EXERCISE AIM: Every record below is to be repeated exactly, with the pictures left out.

┌─ EXERCISE DATA

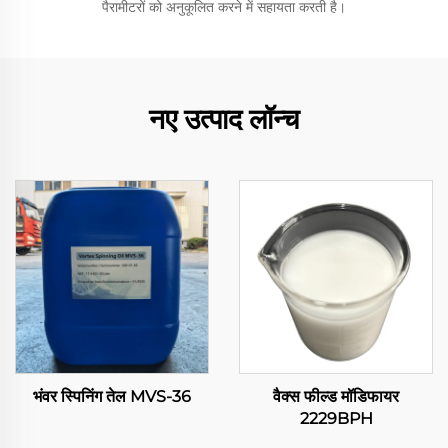
पैरामीटरों को अनुकूलित करने में सहायता करती है।
नए उत्पाद लॉन्च
भंवर स्पिनिंग तेल MVS-36
वैक्स फील्ड मॉडिफायर
2229BPH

└─

YOUR RESPONSE:
पैरामीटरों को अनुकूलित करने में सहायता करती है।
नए उत्पाद लॉन्च
भंवर स्पिनिंग तेल MVS-36
वैक्स फील्ड मॉडिफायर
2229BPH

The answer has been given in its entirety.